### Goal of the exercise
Copy out the listing in full, exactly as written, but not its pictures.

▬▬▬

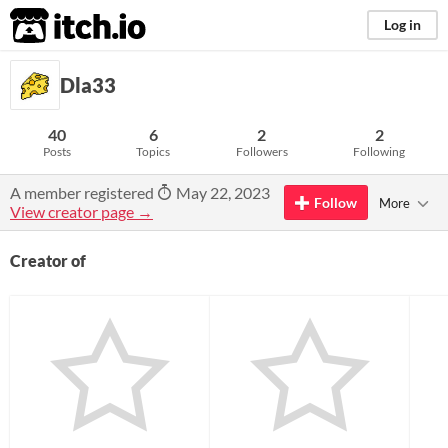
itch.io
Log in
Dla33
40
6
2
2
Posts
Topics
Followers
Following
A member registered
May 22, 2023
Follow
More
View creator page →
Creator of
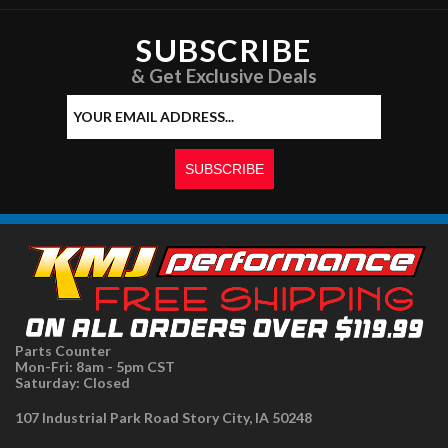
SUBSCRIBE
& Get Exclusive Deals
Parts Counter
Mon-Fri: 8am - 5pm CST
Saturday: Closed
107 Industrial Park Road Story City, IA 50248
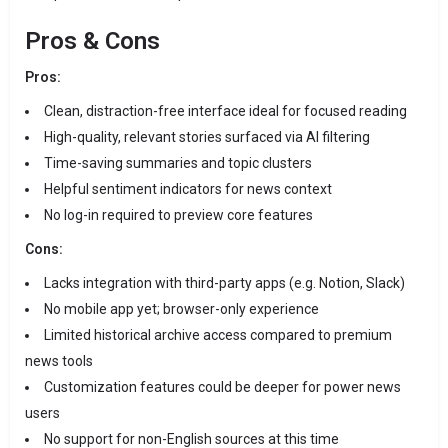
Pros & Cons
Pros:
Clean, distraction-free interface ideal for focused reading
High-quality, relevant stories surfaced via AI filtering
Time-saving summaries and topic clusters
Helpful sentiment indicators for news context
No log-in required to preview core features
Cons:
Lacks integration with third-party apps (e.g. Notion, Slack)
No mobile app yet; browser-only experience
Limited historical archive access compared to premium
news tools
Customization features could be deeper for power news
users
No support for non-English sources at this time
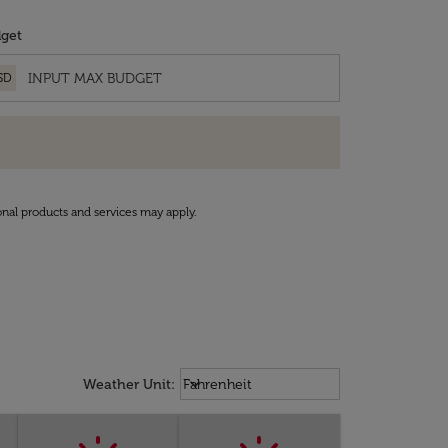
get
SD
onal products and services may apply.
Weather unit option Fahrenheit Sel
keyboard_arrow_down
Weather Unit
:
Fahrenheit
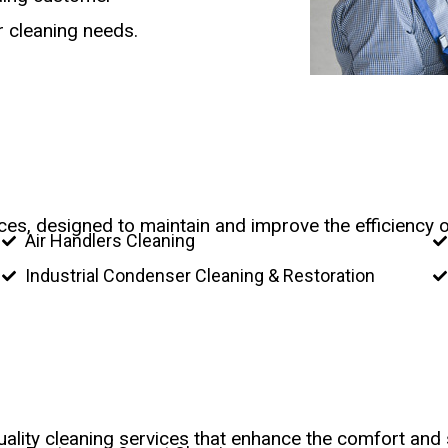
ur cleaning needs.
vices, designed to maintain and improve the efficiency 
Air Handlers Cleaning
Industrial Condenser Cleaning & Restoration
ality cleaning services that enhance the comfort and 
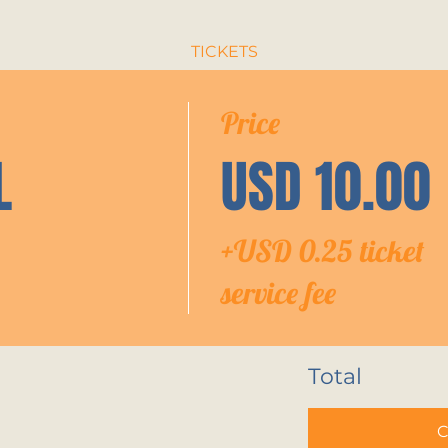
TICKETS
Price
L
USD 10.00
+USD 0.25 ticket
service fee
Total
C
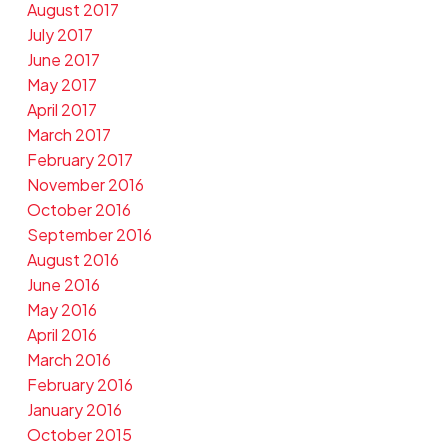
August 2017
July 2017
June 2017
May 2017
April 2017
March 2017
February 2017
November 2016
October 2016
September 2016
August 2016
June 2016
May 2016
April 2016
March 2016
February 2016
January 2016
October 2015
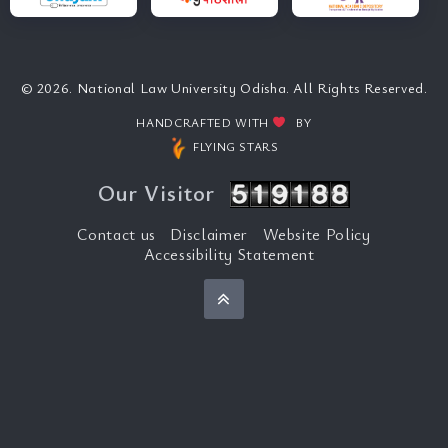
© 2026. National Law University Odisha. All Rights Reserved.
HANDCRAFTED WITH
BY
FLYING STARS
Our Visitor
Contact us
Disclaimer
Website Policy
Accessibility Statement
Back to top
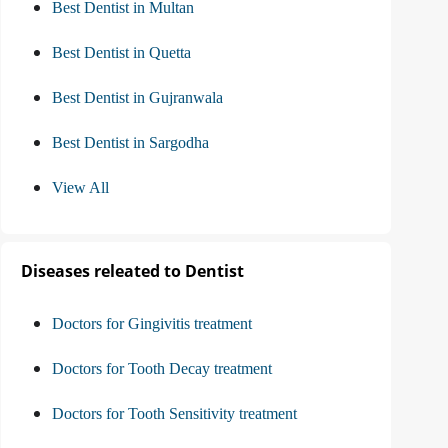
Best Dentist in Multan
Best Dentist in Quetta
Best Dentist in Gujranwala
Best Dentist in Sargodha
View All
Diseases releated to Dentist
Doctors for Gingivitis treatment
Doctors for Tooth Decay treatment
Doctors for Tooth Sensitivity treatment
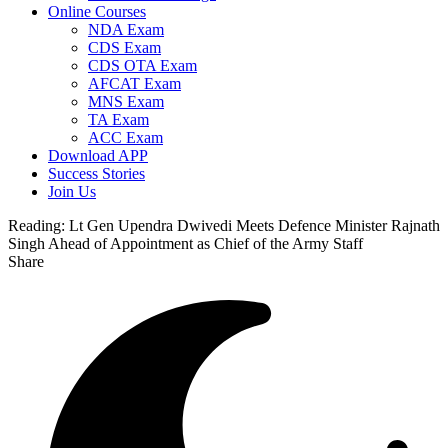
Online Courses
NDA Exam
CDS Exam
CDS OTA Exam
AFCAT Exam
MNS Exam
TA Exam
ACC Exam
Download APP
Success Stories
Join Us
Reading:
Lt Gen Upendra Dwivedi Meets Defence Minister Rajnath
Singh Ahead of Appointment as Chief of the Army Staff
Share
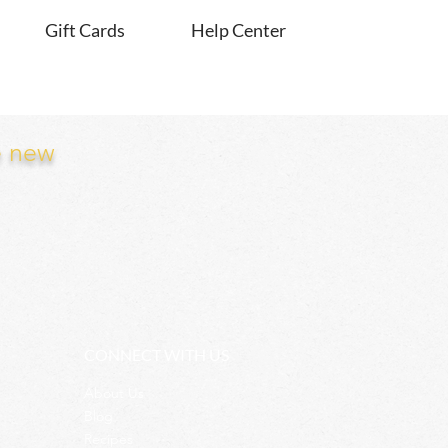
Gift Cards
Help Center
e new
CONNECT WITH US
About Us
Blog
Recipes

▬▬▬

### Problem solution
itch.io
Log in
Dla33
40
6
2
2
Posts
Topics
Followers
Following
A member registered
May 22, 2023
Follow
More
View creator page →
Creator of
SUBSCRIBE
& Get Exclusive Deals
Parts Counter
Mon-Fri: 8am - 5pm CST
Saturday: Closed
107 Industrial Park Road Story City, IA 50248
Pros & Cons
Pros:
Clean, distraction-free interface ideal for focused reading
High-quality, relevant stories surfaced via AI filtering
Time-saving summaries and topic clusters
Helpful sentiment indicators for news context
No log-in required to preview core features
Cons:
Lacks integration with third-party apps (e.g. Notion, Slack)
No mobile app yet; browser-only experience
Limited historical archive access compared to premium
news tools
Customization features could be deeper for power news
users
No support for non-English sources at this time
get
SD
onal products and services may apply.
Weather unit option Fahrenheit Sel
keyboard_arrow_down
Weather Unit
:
Fahrenheit
ur cleaning needs.
vices, designed to maintain and improve the efficiency 
Air Handlers Cleaning
Industrial Condenser Cleaning & Restoration
ality cleaning services that enhance the comfort and 
TICKETS
Price
L
USD 10.00
+USD 0.25 ticket
service fee
Total
C
August 2017
July 2017
June 2017
May 2017
April 2017
March 2017
February 2017
November 2016
October 2016
September 2016
August 2016
June 2016
May 2016
April 2016
March 2016
February 2016
January 2016
October 2015
© 2026. National Law University Odisha. All Rights Reserved.
HANDCRAFTED WITH
BY
FLYING STARS
Our Visitor
Contact us
Disclaimer
Website Policy
Accessibility Statement
Back to top
Best Dentist in Multan
Best Dentist in Quetta
Best Dentist in Gujranwala
Best Dentist in Sargodha
View All
Diseases releated to Dentist
Doctors for Gingivitis treatment
Doctors for Tooth Decay treatment
Doctors for Tooth Sensitivity treatment
Online Courses
NDA Exam
CDS Exam
CDS OTA Exam
AFCAT Exam
MNS Exam
TA Exam
ACC Exam
Download APP
Success Stories
Join Us
Reading:
Lt Gen Upendra Dwivedi Meets Defence Minister Rajnath
Singh Ahead of Appointment as Chief of the Army Staff
Share
Gift Cards
Help Center
e new
CONNECT WITH US
About Us
Blog
Recipes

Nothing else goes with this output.